(March 7, 2013) - Institutional investors want it all from hedge funds in 2013.
Respondents to a Credit Suisse survey expect the asset class to return 6.9% the year, with low correlation to the rest of their portfolios--all at reduced fee deals.
"Institutional investors are clearly expressing more confidence in risk assets in this year's survey and appear less worried about left tail risk events or macroeconomic uncertainty," said Robert Leonard, managing director and global head of capital services at Credit Suisse, in a statement. "Given the backdrop of effective central bank policies, lower political uncertainty and positive performance last year, it is not surprising to see increased expectations for 2013."
In 2012, the same survey found respondents forecasted hedge fund returns of 5.4% on average-marking a jump in expectations of more than a quarter from 2012 to 2013.
More than 550 groups of institutional investors representing $1.03 trillion in hedge fund investments weighed in on this year's survey, including pension funds, consultants, family offices and funds of hedge funds.

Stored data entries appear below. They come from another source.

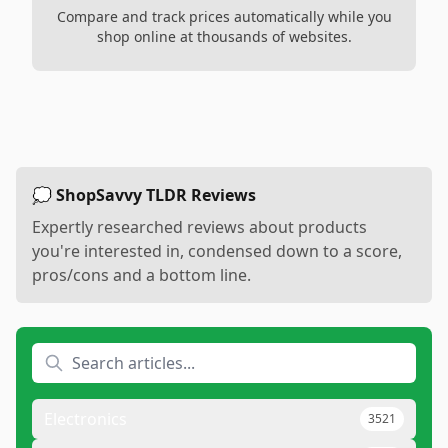
Compare and track prices automatically while you
shop online at thousands of websites.
💭 ShopSavvy TLDR Reviews
Expertly researched reviews about products
you're interested in, condensed down to a score,
pros/cons and a bottom line.
Electronics
3521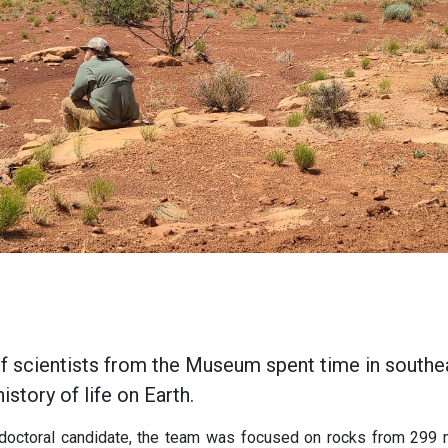
of scientists from the Museum spent time in southe
istory of life on Earth.
 doctoral candidate, the team was focused on rocks from
299 m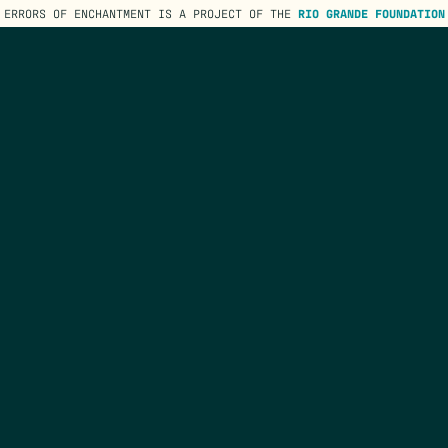
ERRORS OF ENCHANTMENT IS A PROJECT OF THE
RIO GRANDE FOUNDATION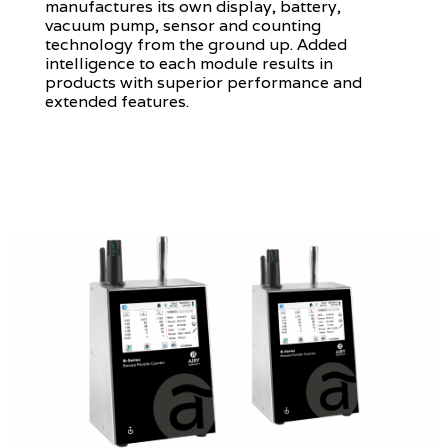
manufactures its own display, battery,
vacuum pump, sensor and counting
technology from the ground up. Added
intelligence to each module results in
products with superior performance and
extended features.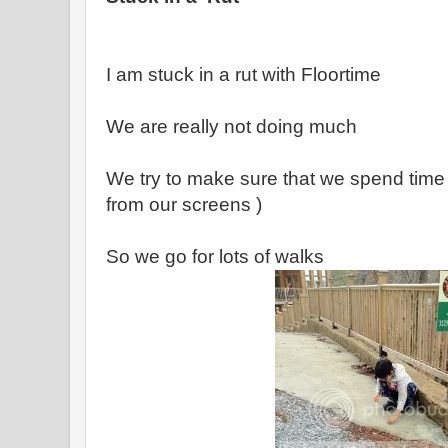
I am stuck in a rut with Floortime
We are really not doing much
We try to make sure that we spend time
from our screens )
So we go for lots of walks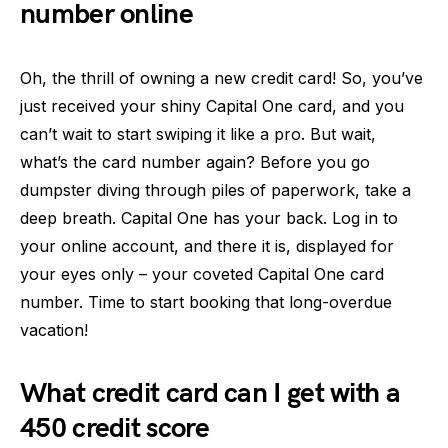
number online
Oh, the thrill of owning a new credit card! So, you’ve
just received your shiny Capital One card, and you
can’t wait to start swiping it like a pro. But wait,
what’s the card number again? Before you go
dumpster diving through piles of paperwork, take a
deep breath. Capital One has your back. Log in to
your online account, and there it is, displayed for
your eyes only – your coveted Capital One card
number. Time to start booking that long-overdue
vacation!
What credit card can I get with a
450 credit score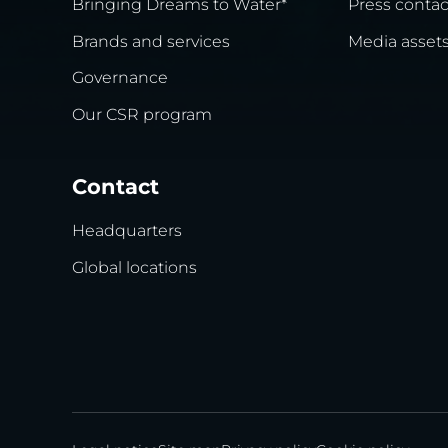
Bringing Dreams to Water*
Press contac
Brands and services
Media asset
Governance
Our CSR program
Contact
Headquarters
Global locations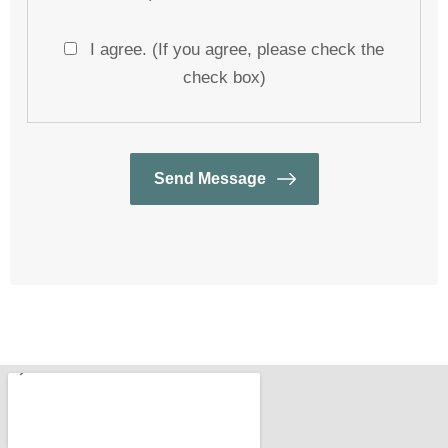
I agree. (If you agree, please check the
check box)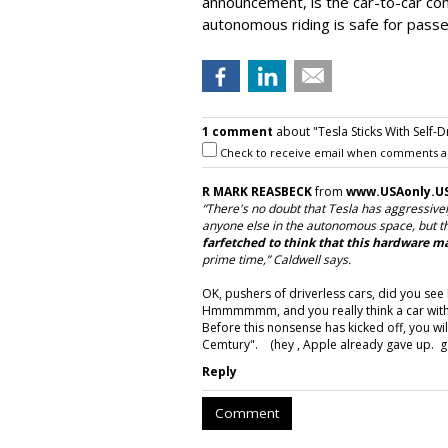
announcement, is the car-to-car com
autonomous riding is safe for passe
1 comment
about "Tesla Sticks With Self-D
Check to receive email when comments a
R MARK REASBECK
from
www.USAonly.U
“There's no doubt that Tesla has aggressive
anyone else in the autonomous space, but th
farfetched to think that this hardware ma
prime time,” Caldwell says.
OK, pushers of driverless cars, did you s
Hmmmmmm, and you really think a car withou
Before this nonsense has kicked off, you w
Cemtury". (hey , Apple already gave up. go
Reply
Comment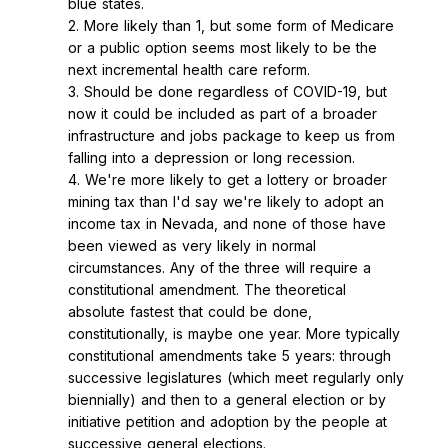
blue states.
2. More likely than 1, but some form of Medicare
or a public option seems most likely to be the
next incremental health care reform.
3. Should be done regardless of COVID-19, but
now it could be included as part of a broader
infrastructure and jobs package to keep us from
falling into a depression or long recession.
4. We're more likely to get a lottery or broader
mining tax than I'd say we're likely to adopt an
income tax in Nevada, and none of those have
been viewed as very likely in normal
circumstances. Any of the three will require a
constitutional amendment. The theoretical
absolute fastest that could be done,
constitutionally, is maybe one year. More typically
constitutional amendments take 5 years: through
successive legislatures (which meet regularly only
biennially) and then to a general election or by
initiative petition and adoption by the people at
successive general elections.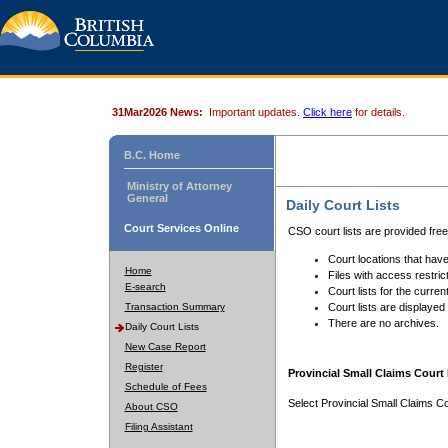
31Mar2026 News:
Important updates.
Click here
for details.
B.C. Home
Ministry of Attorney
General
Daily Court Lists
Court Services Online
CSO court lists are provided fre
Court locations that have
Home
Files with access restrict
E-search
Court lists for the curren
Transaction Summary
Court lists are displayed
There are no archives.
Daily Court Lists
New Case Report
Register
Provincial Small Claims Court 
Schedule of Fees
Select Provincial Small Claims Co
About CSO
Filing Assistant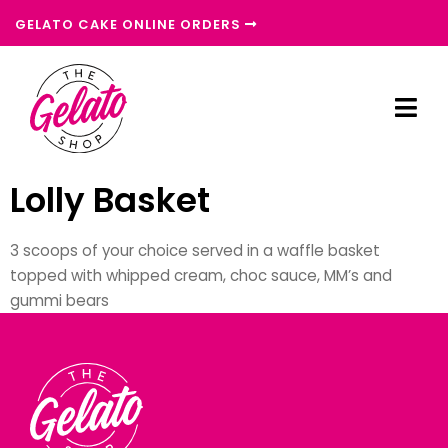
GELATO CAKE ONLINE ORDERS
Lolly Basket
3 scoops of your choice served in a waffle basket
topped with whipped cream, choc sauce, MM’s and
gummi bears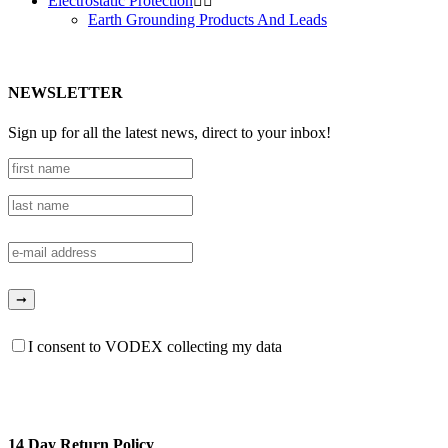
Electrostatic Protection


Earth Grounding Products And Leads
NEWSLETTER
Sign up for all the latest news, direct to your inbox!
I consent to VODEX collecting my data
14 Day Return Policy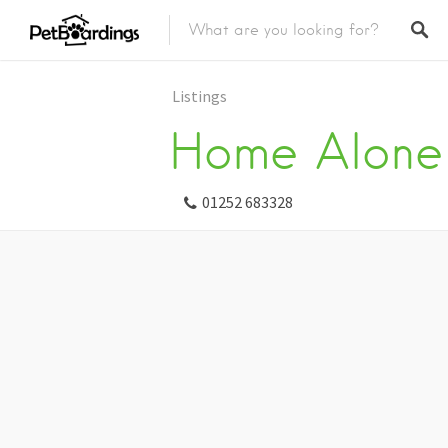
Listings
Home Alone 
01252 683328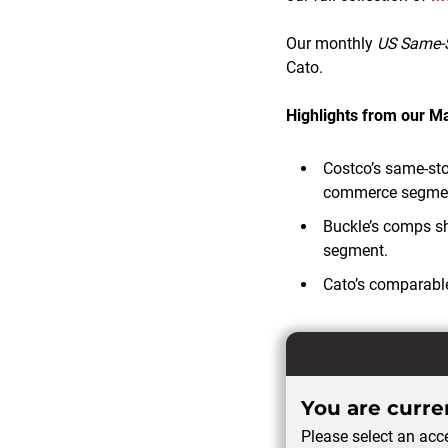
Our monthly
US Same-S
Cato.
Highlights from our 
Costco’s same-stor
commerce segment
Buckle’s comps s
segment.
Cato’s comparable
You are curren
Please select an acce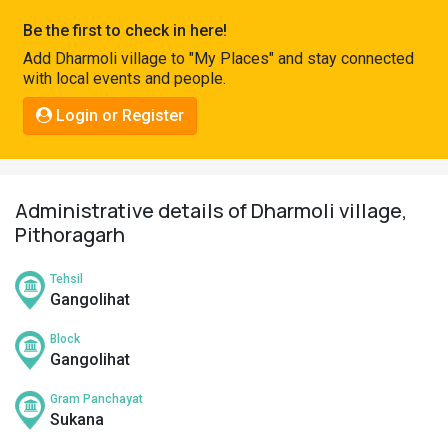
Pahadi
Be the first to check in here!
Shop
Add Dharmoli village to "My Places" and stay connected
with local events and people.
Connect
Login or Register
Administrative details of Dharmoli village,
Pithoragarh
Tehsil
Gangolihat
Block
Gangolihat
Gram Panchayat
Sukana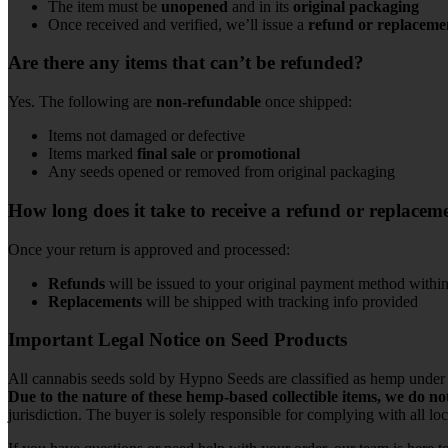
The item must be
unopened
and in its
original packaging
Once received and verified, we’ll issue a
refund or replaceme
Are there any items that can’t be refunded?
Yes. The following are
non-refundable
once shipped:
Items not damaged or defective
Items marked
final sale
or
promotional
Any seeds opened or removed from original packaging
How long does it take to receive a refund or replacem
Once your return is approved and processed:
Refunds
will be issued to your original payment method withi
Replacements
will be shipped with tracking info provided
Important Legal Notice on Seed Products
All cannabis seeds sold by Hypno Seeds are classified as hemp under t
Due to the nature of these hemp-based collectible items, we do no
jurisdiction. The buyer is solely responsible for complying with all loca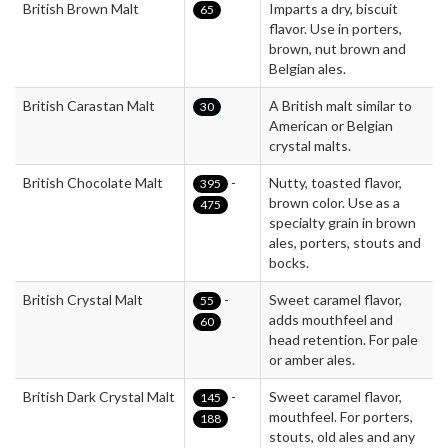
British Brown Malt
Imparts a dry, biscuit
65
flavor. Use in porters,
brown, nut brown and
Belgian ales.
British Carastan Malt
A British malt similar to
30
American or Belgian
crystal malts.
British Chocolate Malt
-
Nutty, toasted flavor,
395
brown color. Use as a
475
specialty grain in brown
ales, porters, stouts and
bocks.
British Crystal Malt
-
Sweet caramel flavor,
55
adds mouthfeel and
60
head retention. For pale
or amber ales.
British Dark Crystal Malt
-
Sweet caramel flavor,
145
mouthfeel. For porters,
188
stouts, old ales and any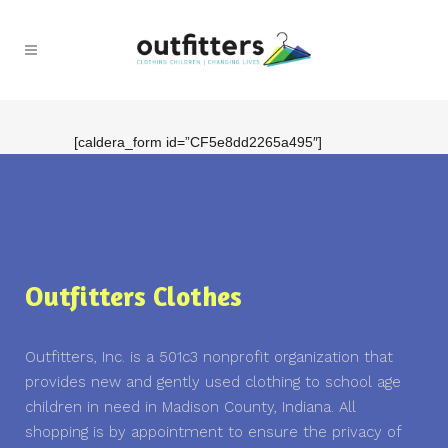
[caldera_form id=”CF5e8dd2265a495″]
Outfitters Clothes
Outfitters, Inc. is a 501c3 nonprofit organization that
provides new and gently used clothing to school age
children in need in Madison County, Indiana. All
shopping is by appointment to ensure the privacy of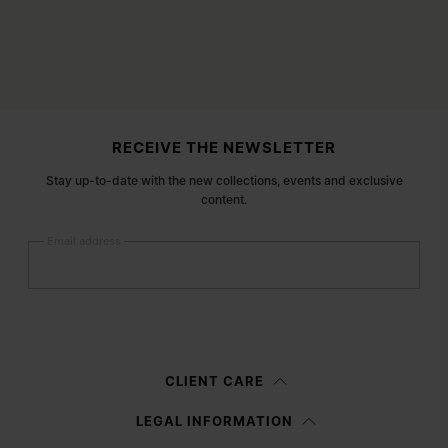
Site footer
RECEIVE THE NEWSLETTER
Stay up-to-date with the new collections, events and exclusive
content.
Email address
Submit
Woman
Man
Prefer not to say
CLIENT CARE
Having read the
information notice
, I authorize Margiela S.A.S.U. to the
LEGAL INFORMATION
processing of my Personal Data for
Marketing*
purposes as described in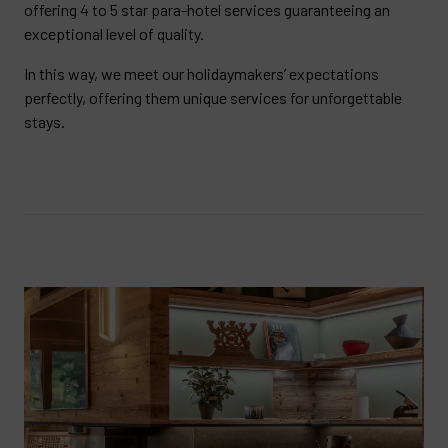
offering 4 to 5 star para-hotel services guaranteeing an
exceptional level of quality.
In this way, we meet our holidaymakers’ expectations
perfectly, offering them unique services for unforgettable
stays.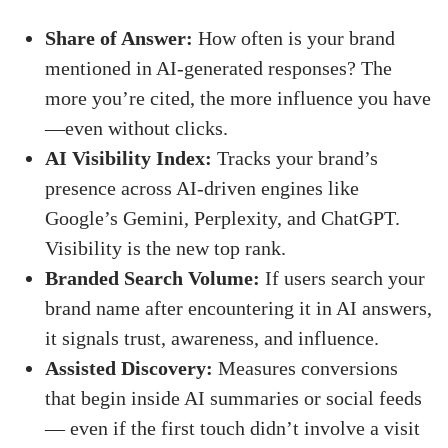
Share of Answer:
How often is your brand
mentioned in AI-generated responses? The
more you’re cited, the more influence you have
—even without clicks.
AI Visibility Index:
Tracks your brand’s
presence across AI-driven engines like
Google’s Gemini, Perplexity, and ChatGPT.
Visibility is the new top rank.
Branded Search Volume:
If users search your
brand name after encountering it in AI answers,
it signals trust, awareness, and influence.
Assisted Discovery:
Measures conversions
that begin inside AI summaries or social feeds
— even if the first touch didn’t involve a visit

Taken together, these respondents showed the most appetite for managers pursuing long/short equity strategies, with emerging market equity and event-drive strategies the second and third most popular approaches, respectively.
It's not clear whether investors have sensed the global political situation stabilizing or have simply acclimatized to uncertainty. Either way, respondents were bullish on developed Europe and far less worried about sovereign default risk and credit/counterparty risk than last year. The top sources of risk for hedge fund investments in 2013, according to those surveyed, are crowded trades/herd behavior, regulatory changes, and underperformance risk.
Credit Suisse' Hedge Fund Capital Services Group--a division dedicated to "helping hedge fund clients raise capital from institutional investors," according to the website-publishes the survey report. This year's edition is titled "Reaching New Heights"--although that sunny prediction for hedge funds is not industry consensus.
Recently, hedge fund management and (to a lesser extent) performance fees have incited some institutional investors to speak out, push back, and even pull out of the asset class.
On March 4, for example, A$7 billion Australian superannuation fund CareSuper announced it had let go of its last hedge fund manager.
"Hedge funds have not met our expectations and they are expensive," Greg Nolan, chief investment officer, told The Australian Financial Review. "Those two factors combined have led our board to decide to terminate the hedge fund managers we have."
In response, hedge funds have become more flexible on the fee front, according to Mercer research.